**What you will do:** List each line of the data in which the string "Tuesday" appears.

(Beginning of Materials provided)

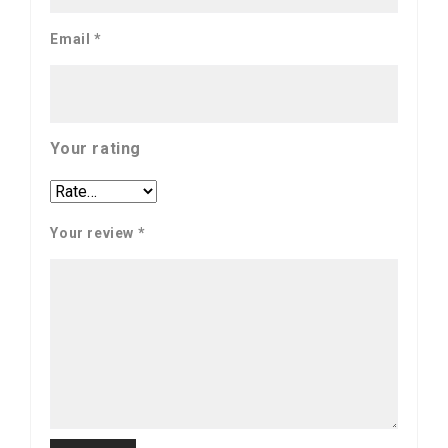
Email
*
Your rating
Your review
*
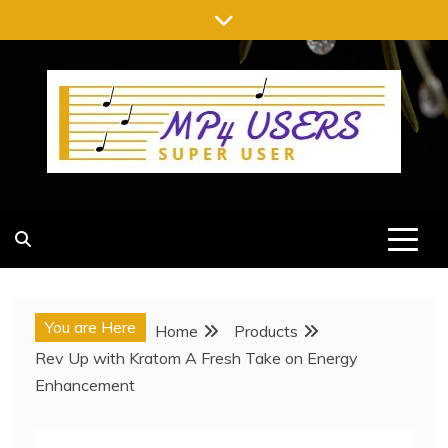
Skip
to
content
MP4 USERS
SUPER USER
You are Here
Home
Products
Rev Up with Kratom A Fresh Take on Energy
Enhancement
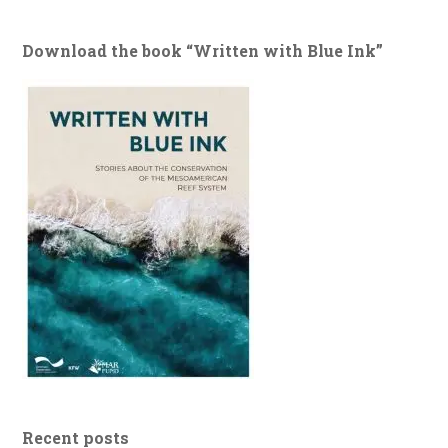
Download the book “Written with Blue Ink”
Recent posts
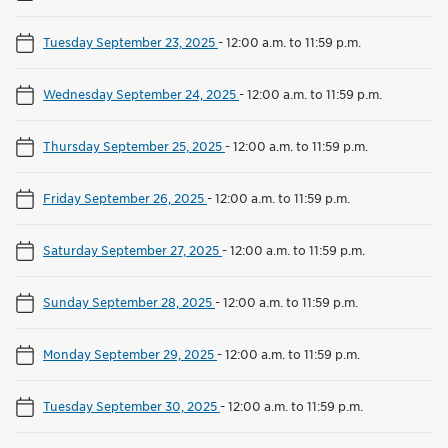
Tuesday September 23, 2025
-
12:00 a.m. to 11:59 p.m.
Wednesday September 24, 2025
-
12:00 a.m. to 11:59 p.m.
Thursday September 25, 2025
-
12:00 a.m. to 11:59 p.m.
Friday September 26, 2025
-
12:00 a.m. to 11:59 p.m.
Saturday September 27, 2025
-
12:00 a.m. to 11:59 p.m.
Sunday September 28, 2025
-
12:00 a.m. to 11:59 p.m.
Monday September 29, 2025
-
12:00 a.m. to 11:59 p.m.
Tuesday September 30, 2025
-
12:00 a.m. to 11:59 p.m.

(End of Materials provided)

**Response box:**
Tuesday September 23, 2025
Tuesday September 30, 2025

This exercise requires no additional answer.